Among the records, find the lines that hold the string "obsługi" and return them.

Collected data

----

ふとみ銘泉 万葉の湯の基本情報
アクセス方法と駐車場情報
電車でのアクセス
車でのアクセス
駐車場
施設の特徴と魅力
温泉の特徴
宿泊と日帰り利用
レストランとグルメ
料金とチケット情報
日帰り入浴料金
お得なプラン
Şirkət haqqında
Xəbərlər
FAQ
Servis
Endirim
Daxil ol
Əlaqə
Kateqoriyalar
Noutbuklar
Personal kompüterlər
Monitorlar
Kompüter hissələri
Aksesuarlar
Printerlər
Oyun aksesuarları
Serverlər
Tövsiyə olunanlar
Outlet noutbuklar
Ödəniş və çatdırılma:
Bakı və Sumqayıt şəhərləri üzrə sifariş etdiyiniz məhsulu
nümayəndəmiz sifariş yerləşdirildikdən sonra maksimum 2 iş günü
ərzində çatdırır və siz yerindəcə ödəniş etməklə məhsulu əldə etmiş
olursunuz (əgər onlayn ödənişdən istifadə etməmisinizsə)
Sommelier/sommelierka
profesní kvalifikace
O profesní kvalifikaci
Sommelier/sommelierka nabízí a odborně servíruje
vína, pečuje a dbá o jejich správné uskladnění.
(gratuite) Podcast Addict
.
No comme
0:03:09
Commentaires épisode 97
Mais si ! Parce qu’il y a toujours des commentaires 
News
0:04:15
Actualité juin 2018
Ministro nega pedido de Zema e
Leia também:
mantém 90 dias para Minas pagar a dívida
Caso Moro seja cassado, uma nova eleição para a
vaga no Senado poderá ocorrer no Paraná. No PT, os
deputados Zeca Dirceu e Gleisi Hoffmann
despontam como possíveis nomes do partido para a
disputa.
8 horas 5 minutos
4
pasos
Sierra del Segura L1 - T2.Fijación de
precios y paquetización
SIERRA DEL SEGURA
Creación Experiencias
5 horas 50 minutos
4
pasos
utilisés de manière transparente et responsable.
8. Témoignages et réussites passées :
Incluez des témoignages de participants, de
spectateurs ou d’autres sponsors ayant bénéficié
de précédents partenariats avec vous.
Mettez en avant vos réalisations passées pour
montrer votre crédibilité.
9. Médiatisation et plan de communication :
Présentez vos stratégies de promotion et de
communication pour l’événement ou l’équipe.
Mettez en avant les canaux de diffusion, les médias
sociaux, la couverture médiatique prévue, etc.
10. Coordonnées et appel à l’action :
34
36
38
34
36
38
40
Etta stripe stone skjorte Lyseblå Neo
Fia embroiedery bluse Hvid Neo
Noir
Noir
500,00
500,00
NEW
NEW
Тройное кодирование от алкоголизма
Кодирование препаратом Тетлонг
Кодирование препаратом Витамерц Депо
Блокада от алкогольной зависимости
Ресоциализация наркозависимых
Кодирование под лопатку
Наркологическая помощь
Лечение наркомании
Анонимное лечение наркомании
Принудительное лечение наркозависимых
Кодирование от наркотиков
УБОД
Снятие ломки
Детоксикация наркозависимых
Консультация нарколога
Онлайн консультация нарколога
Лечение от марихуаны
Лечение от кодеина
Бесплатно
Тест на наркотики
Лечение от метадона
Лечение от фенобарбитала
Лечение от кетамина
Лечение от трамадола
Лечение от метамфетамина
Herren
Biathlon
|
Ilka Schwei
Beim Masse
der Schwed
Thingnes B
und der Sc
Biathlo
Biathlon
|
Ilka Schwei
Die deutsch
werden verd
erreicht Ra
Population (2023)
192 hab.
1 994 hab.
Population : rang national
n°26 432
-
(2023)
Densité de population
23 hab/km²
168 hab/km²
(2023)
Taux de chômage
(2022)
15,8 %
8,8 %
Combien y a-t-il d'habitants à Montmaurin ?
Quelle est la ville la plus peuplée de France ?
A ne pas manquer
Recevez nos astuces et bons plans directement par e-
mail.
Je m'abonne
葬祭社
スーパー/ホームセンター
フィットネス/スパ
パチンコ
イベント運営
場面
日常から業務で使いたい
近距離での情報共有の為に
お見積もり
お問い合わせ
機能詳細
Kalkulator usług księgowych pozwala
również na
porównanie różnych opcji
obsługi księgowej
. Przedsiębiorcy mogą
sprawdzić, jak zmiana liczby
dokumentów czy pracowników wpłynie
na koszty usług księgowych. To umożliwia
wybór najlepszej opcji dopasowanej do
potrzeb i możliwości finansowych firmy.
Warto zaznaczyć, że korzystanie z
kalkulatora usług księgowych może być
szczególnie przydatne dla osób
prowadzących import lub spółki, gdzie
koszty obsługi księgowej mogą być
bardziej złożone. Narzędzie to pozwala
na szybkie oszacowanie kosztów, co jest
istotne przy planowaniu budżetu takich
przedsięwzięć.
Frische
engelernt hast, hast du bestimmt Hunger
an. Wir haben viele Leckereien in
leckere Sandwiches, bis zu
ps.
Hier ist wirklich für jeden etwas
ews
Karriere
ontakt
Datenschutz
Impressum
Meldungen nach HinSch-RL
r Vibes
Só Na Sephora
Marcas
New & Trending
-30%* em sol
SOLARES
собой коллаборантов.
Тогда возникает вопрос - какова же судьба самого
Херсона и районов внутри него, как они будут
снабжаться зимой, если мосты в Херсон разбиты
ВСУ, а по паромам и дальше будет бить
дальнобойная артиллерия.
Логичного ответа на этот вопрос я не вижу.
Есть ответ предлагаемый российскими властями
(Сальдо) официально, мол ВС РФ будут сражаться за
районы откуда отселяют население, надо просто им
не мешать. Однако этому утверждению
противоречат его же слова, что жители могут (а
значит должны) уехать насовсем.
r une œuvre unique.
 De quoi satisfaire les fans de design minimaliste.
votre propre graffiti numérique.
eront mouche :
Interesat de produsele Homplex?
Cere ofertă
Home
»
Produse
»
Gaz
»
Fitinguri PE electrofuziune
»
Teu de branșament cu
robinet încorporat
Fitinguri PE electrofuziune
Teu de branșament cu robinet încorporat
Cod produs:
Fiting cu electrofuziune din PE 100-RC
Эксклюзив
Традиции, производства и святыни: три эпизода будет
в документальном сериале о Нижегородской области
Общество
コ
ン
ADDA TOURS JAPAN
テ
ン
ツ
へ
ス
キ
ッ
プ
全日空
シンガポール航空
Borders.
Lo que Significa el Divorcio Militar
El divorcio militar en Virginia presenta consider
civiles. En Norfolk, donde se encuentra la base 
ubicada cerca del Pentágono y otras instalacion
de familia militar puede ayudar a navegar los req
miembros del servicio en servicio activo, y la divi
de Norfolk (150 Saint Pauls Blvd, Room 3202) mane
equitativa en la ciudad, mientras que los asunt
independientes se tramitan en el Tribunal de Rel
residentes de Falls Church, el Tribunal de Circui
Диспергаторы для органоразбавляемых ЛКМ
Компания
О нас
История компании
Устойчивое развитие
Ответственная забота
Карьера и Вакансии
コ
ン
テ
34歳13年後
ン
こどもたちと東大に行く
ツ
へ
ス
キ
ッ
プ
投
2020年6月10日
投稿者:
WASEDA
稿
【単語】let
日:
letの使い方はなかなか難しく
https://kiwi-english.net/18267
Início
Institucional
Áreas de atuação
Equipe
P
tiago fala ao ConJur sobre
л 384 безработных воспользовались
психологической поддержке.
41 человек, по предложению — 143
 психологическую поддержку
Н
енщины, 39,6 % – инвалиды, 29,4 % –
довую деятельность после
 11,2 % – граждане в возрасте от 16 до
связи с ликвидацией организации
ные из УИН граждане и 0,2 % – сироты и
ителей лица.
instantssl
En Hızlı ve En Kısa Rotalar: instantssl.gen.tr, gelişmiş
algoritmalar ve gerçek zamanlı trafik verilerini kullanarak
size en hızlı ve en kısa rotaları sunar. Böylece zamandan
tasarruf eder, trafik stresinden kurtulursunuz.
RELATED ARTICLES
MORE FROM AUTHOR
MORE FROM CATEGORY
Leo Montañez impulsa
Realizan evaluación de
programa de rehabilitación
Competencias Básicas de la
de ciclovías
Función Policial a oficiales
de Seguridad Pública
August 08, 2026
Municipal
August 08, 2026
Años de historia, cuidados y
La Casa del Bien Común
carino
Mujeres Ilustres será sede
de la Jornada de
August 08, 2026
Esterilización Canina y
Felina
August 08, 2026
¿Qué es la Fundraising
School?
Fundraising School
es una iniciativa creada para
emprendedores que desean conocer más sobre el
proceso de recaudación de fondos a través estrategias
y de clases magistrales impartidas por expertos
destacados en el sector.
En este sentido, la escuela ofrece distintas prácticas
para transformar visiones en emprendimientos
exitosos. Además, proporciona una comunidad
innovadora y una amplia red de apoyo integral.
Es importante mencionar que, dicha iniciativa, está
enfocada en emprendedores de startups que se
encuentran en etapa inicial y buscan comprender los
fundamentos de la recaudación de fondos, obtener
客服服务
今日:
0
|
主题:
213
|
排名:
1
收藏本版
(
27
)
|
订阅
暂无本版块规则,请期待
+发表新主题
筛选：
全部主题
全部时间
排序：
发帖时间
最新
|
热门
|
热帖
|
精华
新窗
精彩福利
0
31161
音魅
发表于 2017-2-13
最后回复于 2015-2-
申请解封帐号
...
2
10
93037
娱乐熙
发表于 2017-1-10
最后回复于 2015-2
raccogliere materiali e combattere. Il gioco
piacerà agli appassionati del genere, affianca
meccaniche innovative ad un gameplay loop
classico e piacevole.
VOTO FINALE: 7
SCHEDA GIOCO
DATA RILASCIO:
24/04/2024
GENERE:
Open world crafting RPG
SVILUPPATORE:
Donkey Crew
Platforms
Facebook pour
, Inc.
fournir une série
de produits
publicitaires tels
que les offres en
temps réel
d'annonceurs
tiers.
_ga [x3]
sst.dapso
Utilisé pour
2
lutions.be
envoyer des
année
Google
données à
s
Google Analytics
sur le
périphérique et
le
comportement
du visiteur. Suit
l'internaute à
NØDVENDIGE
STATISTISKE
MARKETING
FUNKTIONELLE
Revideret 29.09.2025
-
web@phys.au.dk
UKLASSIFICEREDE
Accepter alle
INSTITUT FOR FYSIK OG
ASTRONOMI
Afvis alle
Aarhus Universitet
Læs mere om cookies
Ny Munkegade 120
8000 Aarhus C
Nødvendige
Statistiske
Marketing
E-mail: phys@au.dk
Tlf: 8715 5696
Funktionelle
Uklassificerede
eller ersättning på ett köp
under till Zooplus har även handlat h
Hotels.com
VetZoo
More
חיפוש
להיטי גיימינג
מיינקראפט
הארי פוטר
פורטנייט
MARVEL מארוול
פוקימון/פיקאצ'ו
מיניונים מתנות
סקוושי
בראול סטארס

----

WRITTEN SOLUTION:
obsługi księgowej
koszty obsługi księgowej mogą być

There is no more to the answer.